▶ YOUR TASK: Examine each line of the data. Copy those that contain the string "Font".

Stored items
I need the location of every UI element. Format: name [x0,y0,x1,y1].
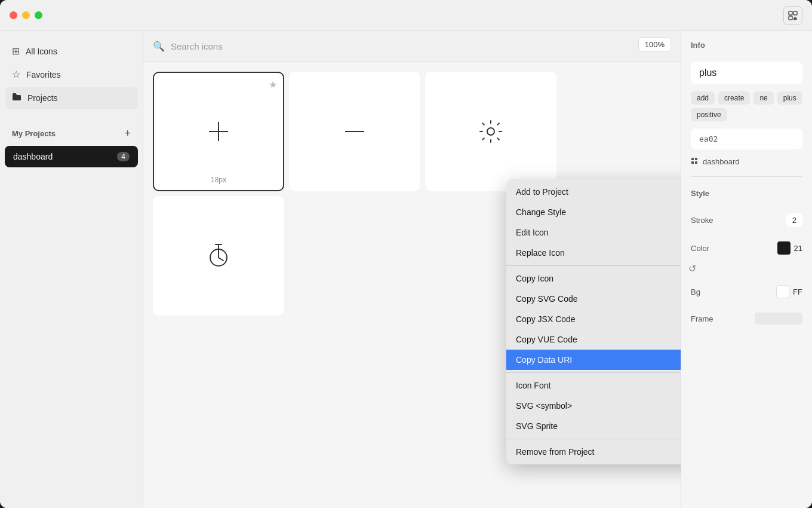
project-ref-label: dashboard [703,157,739,166]
tag-plus: plus [777,91,802,105]
menu-item-svg-sprite[interactable]: SVG Sprite › [506,416,681,436]
menu-item-svg-sprite-label: SVG Sprite [516,421,558,431]
menu-item-replace-icon-label: Replace Icon [516,248,565,258]
my-projects-label: My Projects [12,129,56,138]
style-title: Style [691,189,802,198]
menu-item-svg-symbol[interactable]: SVG <symbol> › [506,396,681,416]
icon-cell-plus[interactable]: ★ 18px [153,72,284,191]
bg-label: Bg [691,287,700,296]
menu-item-icon-font-label: Icon Font [516,381,550,390]
tag-ne: ne [753,91,773,105]
context-menu: Add to Project › Change Style › Edit Ico… [506,179,681,464]
project-badge-dashboard: 4 [117,152,130,161]
icon-cell-minus[interactable] [289,72,420,191]
app-window: ⊞ All Icons ☆ Favorites Projects My Proj… [0,0,812,508]
color-row: Color 21 [691,238,802,258]
stroke-value: 2 [786,213,802,227]
zoom-indicator: 100% [638,37,671,52]
stroke-row: Stroke 2 [691,210,802,231]
content-area: 🔍 100% ★ 18px [143,31,681,508]
info-title: Info [691,41,802,50]
title-bar [0,0,812,31]
refresh-icon[interactable]: ↺ [688,263,696,274]
menu-item-copy-jsx[interactable]: Copy JSX Code ⇧ ⌘ J [506,309,681,329]
menu-item-copy-data-uri[interactable]: Copy Data URI ⇧ ⌘ U [506,350,681,370]
sidebar-item-projects-label: Projects [27,93,58,103]
menu-item-copy-vue[interactable]: Copy VUE Code ⇧ ⌘ V [506,329,681,350]
menu-item-change-style-label: Change Style [516,207,566,217]
menu-item-replace-icon[interactable]: Replace Icon [506,243,681,263]
star-icon: ☆ [12,69,20,80]
sidebar-item-projects[interactable]: Projects [5,87,138,109]
project-ref-icon [691,157,699,167]
menu-item-copy-vue-label: Copy VUE Code [516,335,577,344]
minus-icon [340,117,369,146]
menu-item-copy-icon[interactable]: Copy Icon ⌘ C [506,268,681,289]
refresh-row: ↺ [688,263,802,274]
svg-rect-0 [789,11,792,15]
panel-divider [691,176,802,177]
svg-rect-13 [695,161,697,164]
svg-rect-1 [793,11,797,15]
star-favorite-icon[interactable]: ★ [269,79,277,90]
svg-rect-12 [691,161,694,164]
menu-item-change-style[interactable]: Change Style › [506,202,681,222]
menu-item-edit-icon[interactable]: Edit Icon [506,222,681,243]
icon-cell-plus-label: 18px [211,176,226,184]
color-label: Color [691,244,709,253]
frame-row: Frame [691,309,802,328]
color-value: 21 [794,244,802,253]
grid-icon: ⊞ [12,45,20,57]
bg-value: FF [793,287,802,296]
folder-icon [12,92,21,104]
frame-label: Frame [691,314,713,323]
icon-code-display: ea02 [691,128,802,149]
menu-item-copy-icon-label: Copy Icon [516,274,553,283]
menu-item-remove-from-project[interactable]: Remove from Project [506,442,681,462]
menu-item-copy-data-uri-label: Copy Data URI [516,355,572,365]
search-bar: 🔍 100% [143,31,681,62]
project-item-dashboard[interactable]: dashboard 4 [5,146,138,167]
sidebar: ⊞ All Icons ☆ Favorites Projects My Proj… [0,31,143,508]
stroke-label: Stroke [691,216,713,225]
tag-add: add [691,91,715,105]
frame-swatch [755,313,802,325]
svg-rect-2 [789,16,792,20]
menu-separator-3 [506,439,681,439]
bg-swatch [776,285,789,298]
search-icon: 🔍 [153,41,165,52]
menu-item-icon-font[interactable]: Icon Font › [506,375,681,396]
tag-create: create [718,91,750,105]
menu-item-copy-svg[interactable]: Copy SVG Code ⇧ ⌘ T [506,289,681,309]
add-icon-button[interactable] [783,6,802,25]
menu-item-add-to-project[interactable]: Add to Project › [506,182,681,202]
close-button[interactable] [10,11,17,19]
timer-icon [204,241,233,270]
menu-item-add-to-project-label: Add to Project [516,187,568,197]
bg-swatch-row: FF [776,285,802,298]
search-input[interactable] [171,41,671,51]
minimize-button[interactable] [22,11,30,19]
sidebar-item-favorites[interactable]: ☆ Favorites [5,64,138,85]
color-swatch [777,241,791,255]
add-project-button[interactable]: + [124,128,131,139]
plus-icon [204,117,233,146]
maximize-button[interactable] [35,11,42,19]
sidebar-divider [5,111,138,121]
color-swatch-row: 21 [777,241,802,255]
menu-item-edit-icon-label: Edit Icon [516,228,548,237]
main-layout: ⊞ All Icons ☆ Favorites Projects My Proj… [0,31,812,508]
menu-item-copy-svg-label: Copy SVG Code [516,294,578,304]
right-panel: Info plus add create ne plus positive ea… [681,31,812,508]
sidebar-item-all-icons-label: All Icons [26,47,57,56]
sidebar-item-all-icons[interactable]: ⊞ All Icons [5,41,138,62]
svg-point-8 [487,128,494,135]
sidebar-item-favorites-label: Favorites [26,70,61,79]
project-item-dashboard-label: dashboard [13,152,53,161]
icon-cell-gear[interactable] [425,72,556,191]
project-ref-row: dashboard [691,157,802,167]
my-projects-header: My Projects + [5,123,138,143]
icon-name-display: plus [691,62,802,84]
svg-rect-11 [695,158,697,160]
icon-cell-timer[interactable] [153,196,284,316]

▶ YOUR RESPONSE:
menu-item-icon-font-label: Icon Font [516,381,550,390]
menu-item-icon-font[interactable]: Icon Font › [506,375,681,396]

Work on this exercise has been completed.